It was revealed this week that the final BCS standings announced on Sunday were not the final BCS standings after all.It seems that the data set from the Appalachian State-Western Illinois playoff game was not added to one of the computer rankings used to compile the BCS numbers.
Once that error was corrected, Boise State earned enough points jump over LSU and move from 11th to 10th in the final standings.
So one game between two teams that aren’t even in the the FBS can affect one computer ranking (out of six) enough to alter the ranking of two teams in the Top 10 of college football?

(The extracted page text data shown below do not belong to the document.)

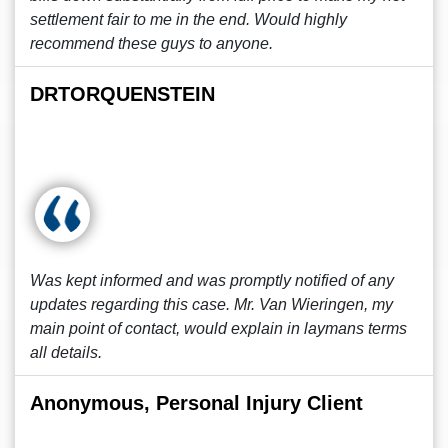
settlement fair to me in the end. Would highly
recommend these guys to anyone.
DRTORQUENSTEIN
Was kept informed and was promptly notified of any
updates regarding this case. Mr. Van Wieringen, my
main point of contact, would explain in laymans terms
all details.
Anonymous, Personal Injury Client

What if Boise State had not lost to Nevada, and was instead battling TCU and Stanford for automatic bids? Such an error could have cost a school, its conference, and its members millions of dollars, not to mention the “honour” of playing in a BCS game. That such a minor error can have such wide-ranging effects obliterates the credibility of the entire system. (If it even has any left.)

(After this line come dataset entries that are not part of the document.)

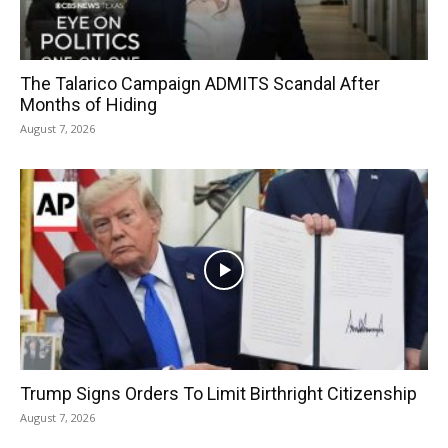
The Talarico Campaign ADMITS Scandal After
Months of Hiding
August 7, 2026
Trump Signs Orders To Limit Birthright Citizenship
August 7, 2026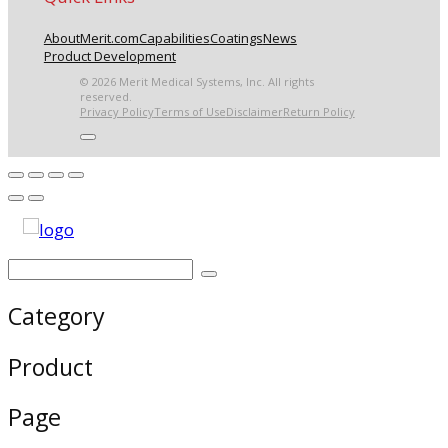
About
Merit.com
Capabilities
Coatings
News
Product Development
© 2026 Merit Medical Systems, Inc. All rights
reserved.
Privacy Policy
Terms of Use
Disclaimer
Return Policy
Category
Product
Page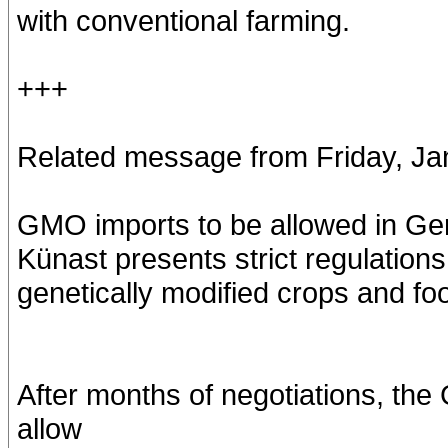
with conventional farming.
+++
Related message from Friday, Ja
GMO imports to be allowed in G
Künast presents strict regulations
genetically modified crops and fo
After months of negotiations, th
allow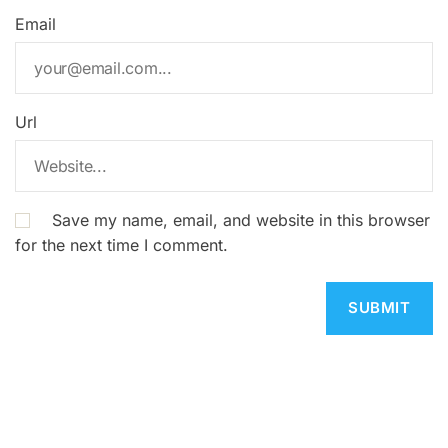
Email
Url
Save my name, email, and website in this browser
for the next time I comment.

It’s a stark reminder that computers can’t solve for human error, because computers are controlled by humans. Formulas can be tweaked, removed, cut, or as is the case here, simply ignored. How many more omissions or errors of data entry have happened in the last 10 years that were never caught? Maybe one our “national champions” wasn’t really a national champion?
The rankings are constantly manipulated to suit the needs of the BCS, the fans, or whatever the prevailing winds say about what’s important to college football. For example, they aren’t even allowed to consider margin of victory — as if that gave you no indication of the difference between two teams. Other mathematicians have boycotted.